Antennas for wireless devices have to be small, which implies restrictions on the bandwidth. There is a well known trade-off between antenna size and bandwidth. The smaller the antenna, the smaller the bandwidth, and particularly, typical prior-art internal antennas for a handheld device feature a 5-15% relative bandwidth at frequencies such as those of typical cellular, mobile and wireless services (800 MHz-2200 MHz). When an internal antenna is operated outside its operating bandwidth, the gain, the efficiency and matching characteristics (VSWR, return-loss) of the antenna become severely degraded to unacceptable levels.
There are antenna systems for wireless devices featuring a wide bandwidth. Those antenna systems rely substantially on the radiating efficiency of the ground-plane or on a large antenna element, and are very sensitive to hand loading effects.

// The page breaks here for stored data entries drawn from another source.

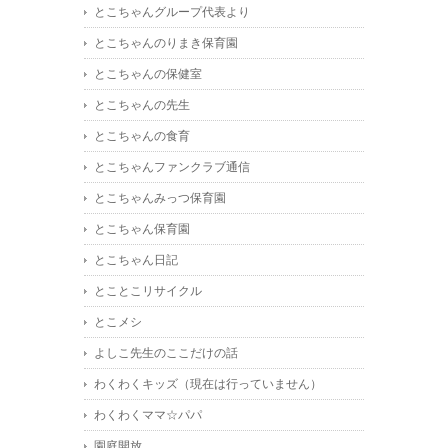
とこちゃんグループ代表より
とこちゃんのりまき保育園
とこちゃんの保健室
とこちゃんの先生
とこちゃんの食育
とこちゃんファンクラブ通信
とこちゃんみっつ保育園
とこちゃん保育園
とこちゃん日記
とことこリサイクル
とこメシ
よしこ先生のここだけの話
わくわくキッズ（現在は行っていません）
わくわくママ☆パパ
園庭開放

For instance, in an antenna system with a single large antenna element, when the user is operating the wireless device, the proximity of the hand to this large antenna element (in which the currents are high compared to the currents in the ground plane) facilitates an electrical coupling between the hand and the antenna element which may detune the antenna element, may change its impedance, and may in addition cause radiation losses.
It has been observed that known prior art solutions feature antenna elements typically located at the ends of the wireless handheld device. Thus, when the wireless handheld device is being operated, the hand does not shield/cover the antenna element and, therefore, the hand loading effects are minimized. There is a very obvious trade-off, since when the antenna element is made bigger to achieve a wide bandwidth, the hand loading effects increase as the area used by the antenna system increases.
As stated earlier, there are also prior art antenna systems featuring a wide bandwidth which rely largely on the radiating efficiency of the ground-plane. Since handheld devices feature a ground-plane which typically extends throughout the whole device, the antenna system ideally featuring a wide bandwidth becomes very sensitive to hand loading effects. As a result of the hand loading effects, the bandwidth is reduced or the whole antenna system may be detuned.
One of the challenges that antenna designers face is providing an antenna system for a handset that features a wide bandwidth while not being substantially influenced by hand loading. As previously stated, while reducing the size might provide a solution to the problem involved with the hand loading effects, the bandwidth and gain degradations introduced by the size reduction are usually unacceptable.
A particular technique of balancing antennas that minimizes the effect of hand loading is found in B. S. Collins, S. P. Kingsley, J. M. Ide, S. A. Saario, R. W. Schlub, and S. G. O'Keefe, “A multi-band hybrid balanced antenna,” presented at the 2006 IEEE International Workshop on Antenna Technology: Small Antennas and Novel Metamaterials, White Plains, N.Y., Mar. 6-8, 2006. The paper describes a multi-band antenna incorporating a balanced feed network which shows substantial immunity to the usual ground-plane hand loading effects. Said technique is not satisfactory though, since the resulting antenna system has typically twice the size of the original antenna system.
There are several prior-art antennas, as described in patent application publ. no. WO-A-02/065583, entitled “Magnetic dipole and shielded spiral sheet antennas structures and methods,” whose configuration and shape provide a shield to block radio frequency energy from being absorbed in a body. An antenna structure as disclosed in WO-A-02/065583 is designed so that radio frequency energy tends to flow in the direction away from a person. Those prior-art antennas allegedly feature a robust behavior to hand proximity influence, but their bandwidth appears to be insufficient for many practical applications.
Antenna combinations or multiple antenna sets, that is, antenna systems having at least two individual antenna elements whose output signals are combined, are generally known (for instance, Multiple-Input Multiple-Output MIMO and diversity systems).
Antenna diversity is a transmission technique useful in multipath environments. A multipath environment is one where the information-carrying signal is transmitted along different propagation paths. These propagation paths may experience different channel conditions (e.g., different fading, multipath, and interference effects) and may feature different signal-to-noise-and-interference ratios (SNRs). Therefore, the information-carrying signal can arrive through different paths and have different levels. Antenna designers configure diversity antenna systems in such a way that the two or more antenna elements are placed so that they are uncorrelated and, therefore, the information-carrying signal arriving to each one of them will not simultaneously feature minimum levels. A diversity combining circuit combines or selects the signals from the receiver antenna elements to constitute an improved quality signal.
Also, antenna arrays are used when the radiation characteristics required for a certain application are not achievable by a single antenna element. The arrangement of the antenna elements forming an array is normally so that the antenna array features a directive radiation pattern that provides a radiation maximum in a particular direction. Antenna arrays are typically used to achieve directivity in one or more orthogonal polarizations. In such antenna arrays, the distance between the antenna elements is usually larger than half of a free space operating wavelength of the antenna elements, and quite often substantially close to one free space operating wavelength (such as in the order of 0.8 or 0.9 wavelengths, or alike).